About this exercise — Repeat all the records exactly, omitting pictures.

........

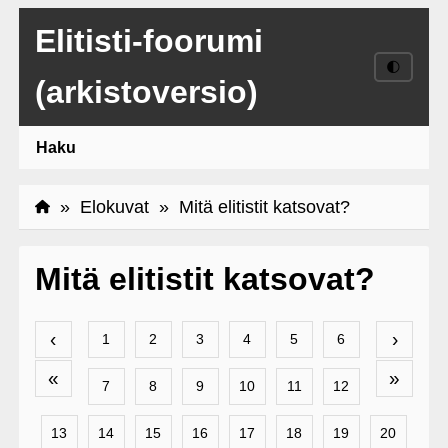
Elitisti-foorumi
🌓
(arkistoversio)
Haku
»
Elokuvat
» Mitä elitistit katsovat?
Mitä elitistit katsovat?
‹
›
1
2
3
4
5
6
«
»
7
8
9
10
11
12
13
14
15
16
17
18
19
20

........

Written answer —
Elitisti-foorumi
🌓
(arkistoversio)
Haku
»
Elokuvat
» Mitä elitistit katsovat?
Mitä elitistit katsovat?
‹
›
1
2
3
4
5
6
«
»
7
8
9
10
11
12
13
14
15
16
17
18
19
20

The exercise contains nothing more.